(CSRコンサルタント・サスティナビジョン 下田屋毅氏のレポートより)

ラナプラザは、2013年4月24日に倒壊したバングラディッシュの縫製工場のことです。この事故で、1130人を超える死亡、2500人以上が負傷するという最悪の産業事故となりました。

一周年の4月24日に、ロンドン各所で 抗議キャンペーンやイベントが開催されました。場所は、イギリス、ロンドンの中心街・オックスフォード・ストリート沿いにあるアパレル・GAPの店舗の前でした。

参加者は約50人、そしてメディアやその他見物人が取り巻き騒然としました。  そして、この模様はBBC放送が朝のトピックスとして大きく取り上げました。

なぜGAPの前での抗議デモになったのか?

それは、GAPの製品が、この倒壊した縫製工場で生産されて、他のアパレルが、ラナプラザの被害者への補償をしているのに、GAPは対応せず、被害者支援の団体への参加も拒否しているからでした。

このキャンペーンでは、GAPの店舗の前に人の鎖を作り、「ラナプラザ・ネバー・アゲイン:二度とラナプラザの悲劇を起こさない」と参加者全員でのシュプレヒコールで訴えました。

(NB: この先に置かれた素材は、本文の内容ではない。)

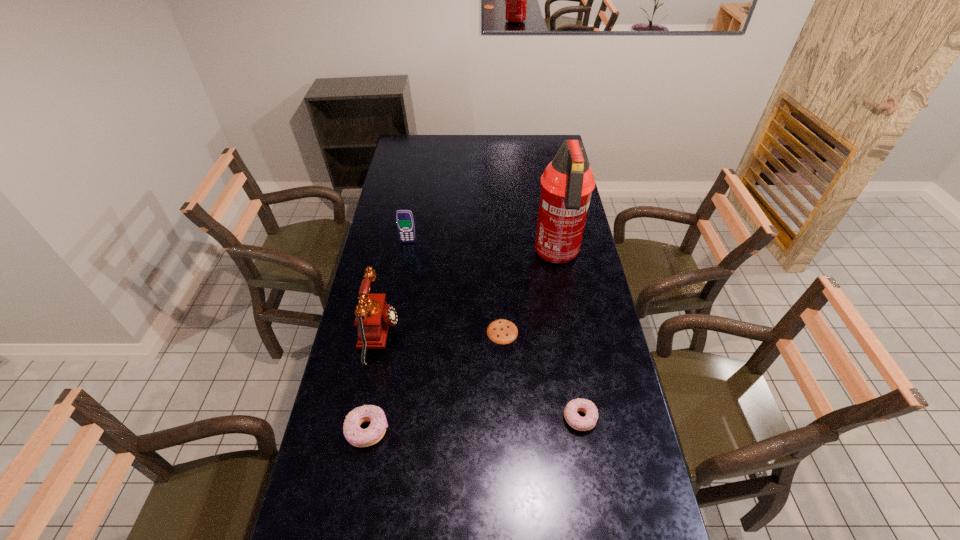 Image resolution: width=960 pixels, height=540 pixels. In order to click on free space at the far edge of the desktop in this screenshot , I will do `click(429, 147)`.

Where is `vacant space at the near edge of the desktop`? The height and width of the screenshot is (540, 960). vacant space at the near edge of the desktop is located at coordinates (567, 512).

Where is `vacant space at the left edge of the desktop`? vacant space at the left edge of the desktop is located at coordinates (390, 194).

This screenshot has width=960, height=540. What are the coordinates of `free space at the right edge of the desktop` in the screenshot? It's located at (590, 259).

Locate an element on the screen. This screenshot has height=540, width=960. empty location between the telephone and the cookie is located at coordinates (441, 334).

The image size is (960, 540). Find the location of `vacant area that lies between the tallest object and the taller doughnut`. vacant area that lies between the tallest object and the taller doughnut is located at coordinates (462, 343).

The image size is (960, 540). Identify the location of vacant area that lies between the tallest object and the third tallest object. (483, 249).

Where is `unoccupied position between the cellular telephone and the telephone`? The image size is (960, 540). unoccupied position between the cellular telephone and the telephone is located at coordinates (394, 288).

Find the location of a particular element. vacant region between the taller doughnut and the cellular telephone is located at coordinates (388, 336).

Where is `free space between the telephone and the third object from right to left`? The width and height of the screenshot is (960, 540). free space between the telephone and the third object from right to left is located at coordinates (441, 334). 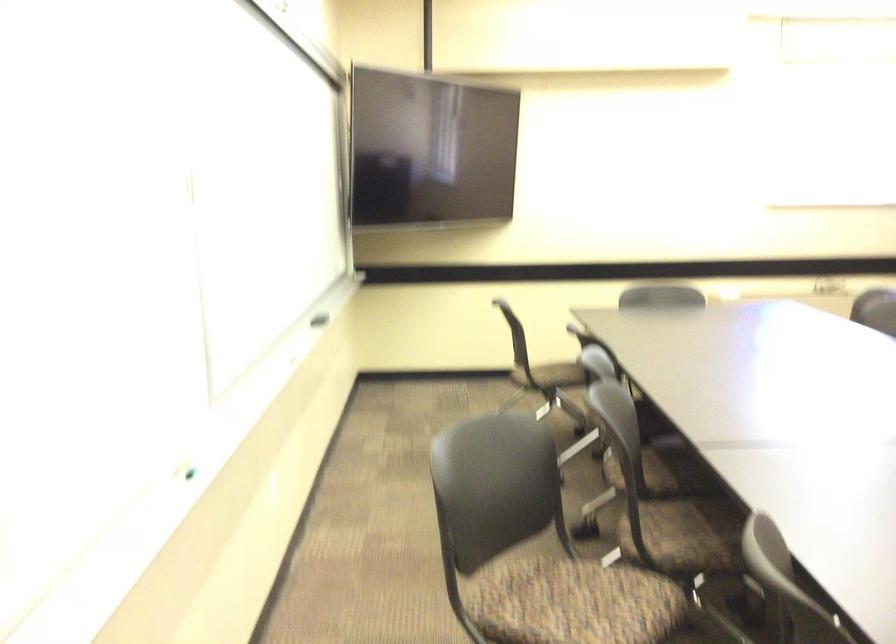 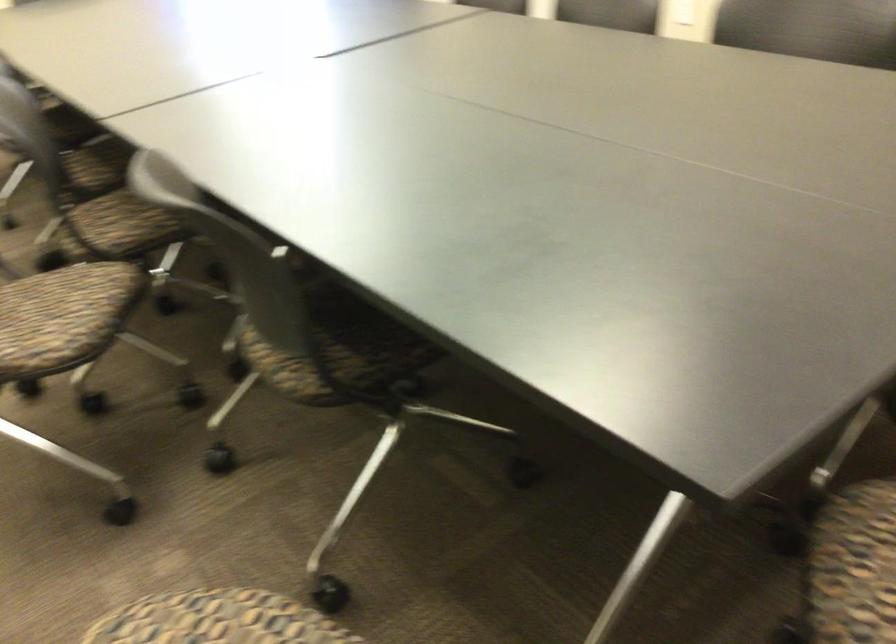 The first image is from the beginning of the video and the second image is from the end. How did the camera likely rotate when shooting the video?

The camera rotated toward right-down. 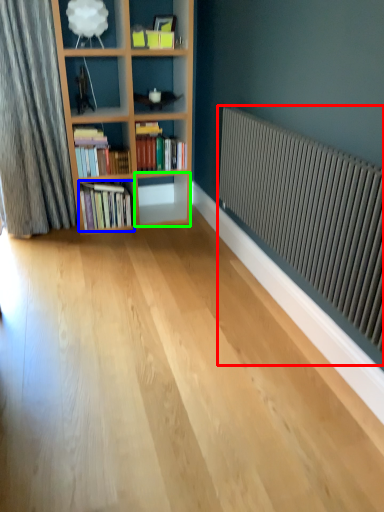 Question: Which is nearer to the radiator (highlighted by a red box)? book (highlighted by a blue box) or shelf (highlighted by a green box).

Choices:
 (A) book
 (B) shelf

Answer: (A) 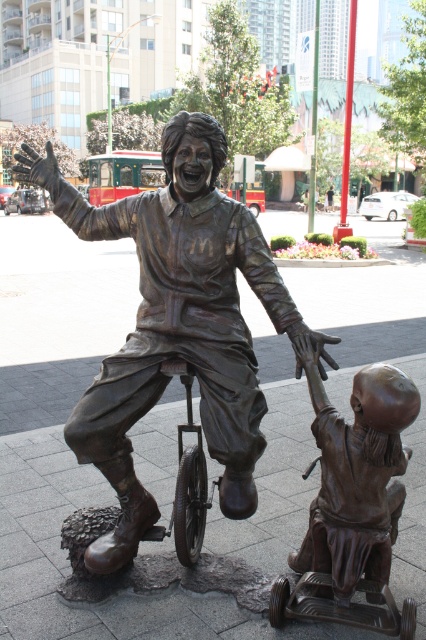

また、その後、この一団は、同じくロンドン中心街のオックスフォード・サーカスにあるイタリアのアパレル企業である「ベネトン」の店舗前に移動して、店舗の入口を閉鎖するなどして訴えました。ベネトンは、営業をストップせざるを得ませんでした。ベネトンもラナプラザからの調達企業の一つでした。「アコード」と呼ばれる建物の安全に関する協定には署名していましたが、被害者とその家族への補償金の支払いをしていなかったので、メディアやNGOから非難を浴せられていました。

また、もう一つの運動は「ファッション・レボリューション・デイ」で、イギリスを中心に世界にネットワークを持つ組織で、4 月24日に自分の服を裏返しに着て、写真に撮り、どこの企業の製品か強調し、それをツイートして告知するというものでした。

以上二つのアクションは、「綿花生産や縫製など衣服製造に関わること」をエシカルでサステナブルなものとして根本から変えて行こうとするものです。

消費者は、商品が安いからいいのではなく、それを「誰がどこでどのように作っているのか」までを知って買う、という倫理的な価値観を求められてきています。

そして企業は、自社のサプライチェーンの中で、製品や部品を「誰がどこでどのように作っているのか」について重大な責任があるということを、自覚しなくてはなりません。

前出の協定・アコードは、「バングラデシュにおける火災予防及び建設物の安全に関する協定」で、参加しているのは、ファッション企業のプライマーク、H&M、マークス&スペンサーなどの欧州企業の他、アメリカ企業16社、日本ではファーストリテイリング(ユニクロ)を含み159社に及びます。

イギリスのファッション企業プライマーク社は、事故発生後の対応に対して良い評価を得ています。同社は、ビル倒壊後、ローカルサポートチームを設置して、被害者と遺族に対する長期補償900万米ドル(9億円)を支出し、さらに追加で100万米ドル(1億円)を「ラナプラザ信託基金」に寄付しています。「アコード」への署名もしています。

2014年1月に、ILOを被信託人として犠牲者に対する基金として、「ラナプラザ信託基金」ができました。全ての企業・組織・個人からの寄付を取り付けて、1,500万米ドル(15億円)になりました。しかし、必要な補償金額は4,000万米ドル(40億円)でまだまだ及ばず、寄付がさらに必要です。

安さを求めて手を抜いて、そのために事故が起きると、蓄積してきた利益も信用も名声もすべて失い、高くつくことになります。

このところ利益優先して事故になった事件が世界中で頻発して、資本主義新自由主義のやり方への疑問が噴出してきています。

もう一度、何が大事か考え直す時代が来ています。